• _YOUR ASSIGNMENT_:
Print the records below exactly, from the line containing "Раскатываем к" down to the line containing "Presentación del libro", both lines included, and omit every picture.

• _EXERCISE INPUTS_:

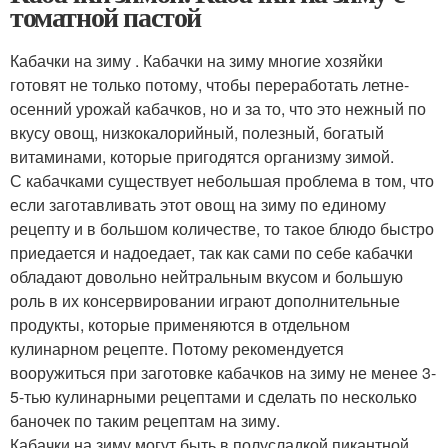
томатной пастой
Кабачки на зиму . Кабачки на зиму многие хозяйки
готовят не только потому, чтобы переработать летне-
осенний урожай кабачков, но и за то, что это нежный по
вкусу овощ, низкокалорийный, полезный, богатый
витаминами, которые пригодятся организму зимой.
С кабачками существует небольшая проблема в том, что
если заготавливать этот овощ на зиму по единому
рецепту и в большом количестве, то такое блюдо быстро
приедается и надоедает, так как сами по себе кабачки
обладают довольно нейтральным вкусом и большую
роль в их консервировании играют дополнительные
продукты, которые применяются в отдельном
кулинарном рецепте. Потому рекомендуется
вооружиться при заготовке кабачков на зиму не менее 3-
5-тью кулинарными рецептами и сделать по несколько
баночек по таким рецептам на зиму.
Кабачки на зиму могут быть в полусладкой пикантной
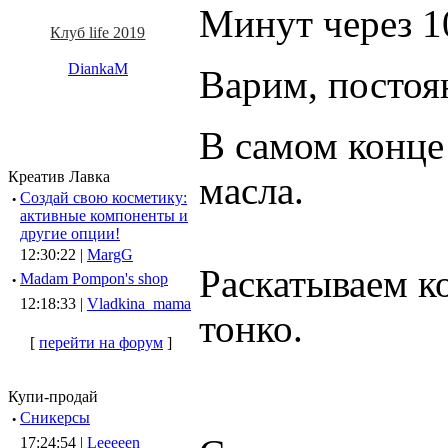
Минут через 10
Клуб life 2019
DiankaM
Варим, постоя
В самом конце
Креатив Лавка
масла.
·
Создай свою косметику:
активные компоненты и
другие опции!
12:30:22 |
MargG
Раскатываем к
·
Madam Pompon's shop
12:18:33 |
Vladkina_mama
тонко.
[
перейти на форум
]
Купи-продай
·
Сникерсы
17:24:54 |
Leeeeen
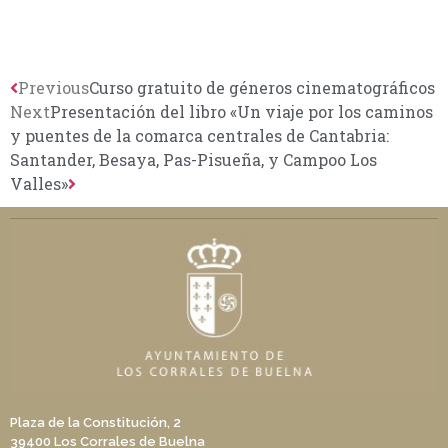
Previous
Curso gratuito de géneros cinematográficos
Next
Presentación del libro «Un viaje por los caminos
y puentes de la comarca centrales de Cantabria:
Santander, Besaya, Pas-Pisueña, y Campoo Los
Valles»
Plaza de la Constitución, 2
39400 Los Corrales de Buelna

• _WRITTEN ANSWER_:
Раскатываем к
·
Madam Pompon's shop
12:18:33 |
Vladkina_mama
тонко.
[
перейти на форум
]
Купи-продай
·
Сникерсы
17:24:54 |
Leeeeen
Previous
Curso gratuito de géneros cinematográficos
Next
Presentación del libro «Un viaje por los caminos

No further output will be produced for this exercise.